Wie lange müssen Eltern für erwachsene Kinder Unterhalt zahlen?
Der Unterhaltsanspruch eines Kindes endet weder mit dem Erreichen der Volljährigkeit, noch mit dem Schulabschluss. Eltern sind unterhaltspflichtig für die Kosten einer optimalen begabungsbezogenen Berufsausbildung, die in aller Regel erst nach der Volljährigkeit abgeschlossen wird. Während der Dauer der Ausbildung ist das volljährige Kind dem Grundsatz nach weiter unterhaltsbedürftig – unabhängig davon, wie alt es ist und wie lange die Ausbildung dauert. Es gibt davon allerdings Ausnahmen und es gibt Grenzen für diesen Anspruch.
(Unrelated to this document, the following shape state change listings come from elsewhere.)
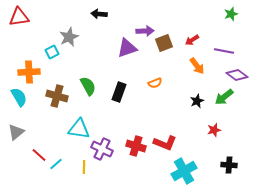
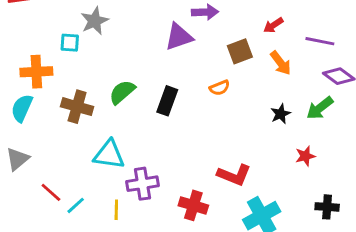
brown square: (164, 43) -> (240, 51), moved
cyan square: (52, 52) -> (70, 43), turned 32
green semicircle: (88, 86) -> (122, 92), turned -102
cyan semicircle: (19, 97) -> (22, 108), turned -126
red cross: (136, 146) -> (193, 205), moved
purple cross: (102, 149) -> (142, 184), turned -35

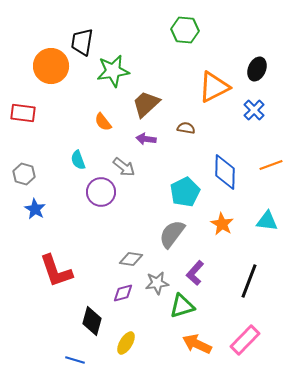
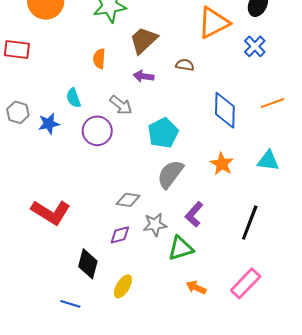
orange semicircle: (103, 122) -> (99, 59), turned 42
cyan pentagon: (185, 192) -> (163, 133), moved
blue star: (35, 209) -> (49, 124), moved, turned 30
red L-shape: (56, 271) -> (51, 212), turned -39
orange arrow: (197, 344) -> (196, 287), size x0.7

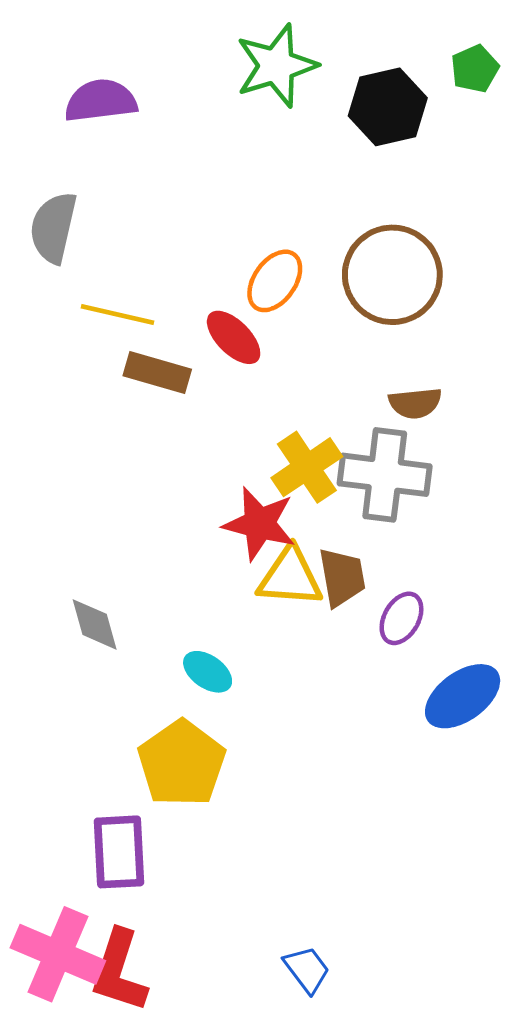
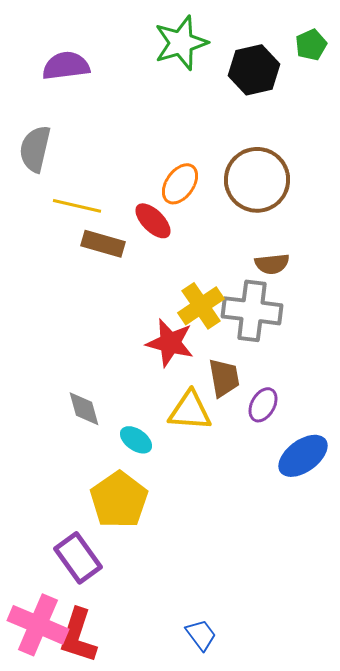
yellow triangle: (290, 577) -> (190, 411), moved
gray diamond: (95, 624) -> (84, 409), moved
purple rectangle: (119, 852) -> (78, 558), turned -33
Dauer der Unterhaltsverpflichtung gegenüber Kindern ist ungewiss
Das vage Ziel der Erfüllung der Unterhaltspflicht: eine begabungsbezogenen Berufsausbildung, kann im Einzelfall dazu führen, dass es für die Eltern kaum vorhersehbar ist, wie lange ihre Unterhaltsleistungen noch andauern.
Studium nach abgeschlossener Lehre
Entscheidet sich ein Kind z. B. nach abgeschlossener Lehre ein darauf aufbauendes Studium zu beginnen, dann besteht der Unterhaltsanspruch fort. Voraussetzung ist nur, dass ein fachlicher Zusammenhang zwischen Lehre und Studium besteht. Dies wird z. B. bei einer Ausbildung zur Bauzeichnerin und dem darauffolgenden Studium der Architektur bejaht (vgl. BGH, Urteil v. 07.06.1989, IVb ZR 51/88).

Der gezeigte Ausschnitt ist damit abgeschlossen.